### Problem to solve
Your answer must be the full set of records, copied exactly, with no pictures in it.

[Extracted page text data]
/---

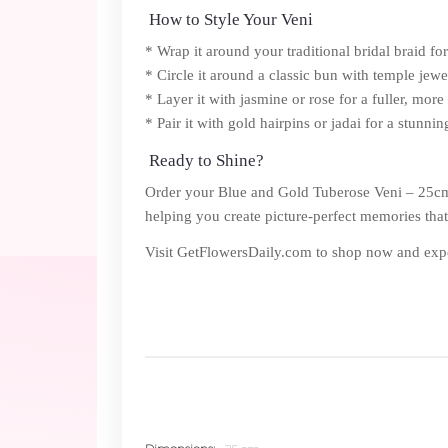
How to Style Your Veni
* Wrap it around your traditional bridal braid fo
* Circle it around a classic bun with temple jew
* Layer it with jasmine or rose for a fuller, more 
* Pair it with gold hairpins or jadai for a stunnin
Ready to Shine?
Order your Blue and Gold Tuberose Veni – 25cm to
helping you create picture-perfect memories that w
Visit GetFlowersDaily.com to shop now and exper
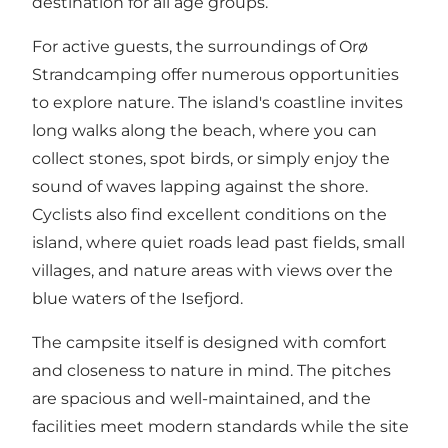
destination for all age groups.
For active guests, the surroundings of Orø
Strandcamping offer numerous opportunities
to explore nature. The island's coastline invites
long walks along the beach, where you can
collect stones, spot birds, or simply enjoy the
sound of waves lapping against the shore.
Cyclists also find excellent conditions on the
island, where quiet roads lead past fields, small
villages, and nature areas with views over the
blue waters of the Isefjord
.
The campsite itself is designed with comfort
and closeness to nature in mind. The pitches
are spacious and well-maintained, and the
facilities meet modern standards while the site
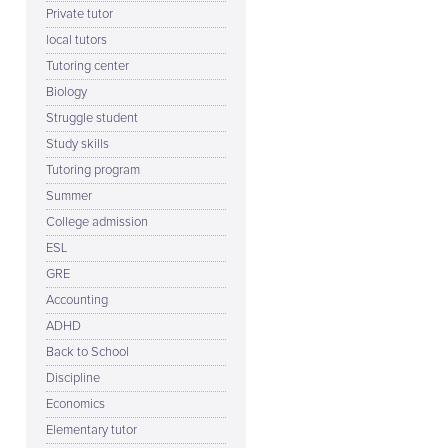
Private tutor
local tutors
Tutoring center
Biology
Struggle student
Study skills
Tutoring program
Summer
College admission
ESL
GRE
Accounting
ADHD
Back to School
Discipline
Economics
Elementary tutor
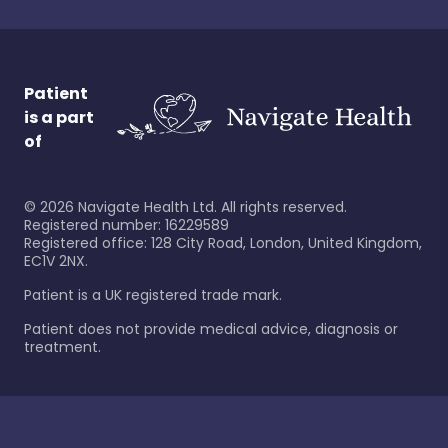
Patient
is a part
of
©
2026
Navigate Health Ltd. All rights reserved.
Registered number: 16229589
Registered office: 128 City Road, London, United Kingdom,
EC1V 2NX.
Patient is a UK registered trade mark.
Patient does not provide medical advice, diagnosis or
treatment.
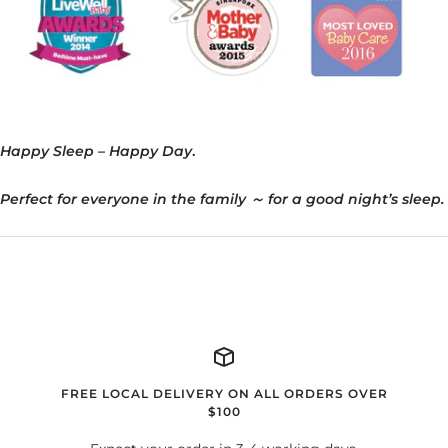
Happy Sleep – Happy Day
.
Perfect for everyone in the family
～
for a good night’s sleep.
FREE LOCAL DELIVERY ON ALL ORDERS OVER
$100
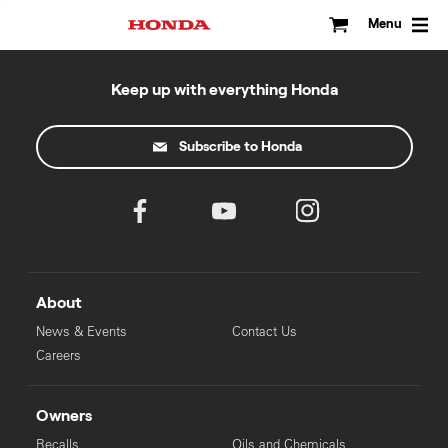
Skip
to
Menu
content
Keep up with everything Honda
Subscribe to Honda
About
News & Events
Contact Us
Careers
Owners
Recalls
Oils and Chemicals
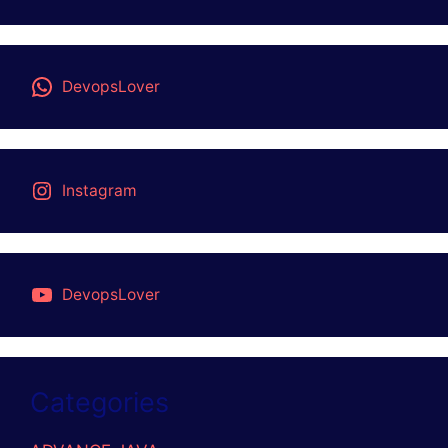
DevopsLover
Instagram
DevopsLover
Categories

\---

### Exercise solution
How to Style Your Veni
* Wrap it around your traditional bridal braid fo
* Circle it around a classic bun with temple jew
* Layer it with jasmine or rose for a fuller, more 
* Pair it with gold hairpins or jadai for a stunnin
Ready to Shine?
Order your Blue and Gold Tuberose Veni – 25cm to
helping you create picture-perfect memories that w
Visit GetFlowersDaily.com to shop now and exper
destination for all age groups.
For active guests, the surroundings of Orø
Strandcamping offer numerous opportunities
to explore nature. The island's coastline invites
long walks along the beach, where you can
collect stones, spot birds, or simply enjoy the
sound of waves lapping against the shore.
Cyclists also find excellent conditions on the
island, where quiet roads lead past fields, small
villages, and nature areas with views over the
blue waters of the Isefjord
.
The campsite itself is designed with comfort
and closeness to nature in mind. The pitches
are spacious and well-maintained, and the
facilities meet modern standards while the site
Private tutor
local tutors
Tutoring center
Biology
Struggle student
Study skills
Tutoring program
Summer
College admission
ESL
GRE
Accounting
ADHD
Back to School
Discipline
Economics
Elementary tutor
Patient
is a part
of
©
2026
Navigate Health Ltd. All rights reserved.
Registered number: 16229589
Registered office: 128 City Road, London, United Kingdom,
EC1V 2NX.
Patient is a UK registered trade mark.
Patient does not provide medical advice, diagnosis or
treatment.
Happy Sleep – Happy Day
.
Perfect for everyone in the family
～
for a good night’s sleep.
FREE LOCAL DELIVERY ON ALL ORDERS OVER
$100
Skip
to
Menu
content
Keep up with everything Honda
Subscribe to Honda
About
News & Events
Contact Us
Careers
Owners
Recalls
Oils and Chemicals
DevopsLover
Instagram
DevopsLover
Categories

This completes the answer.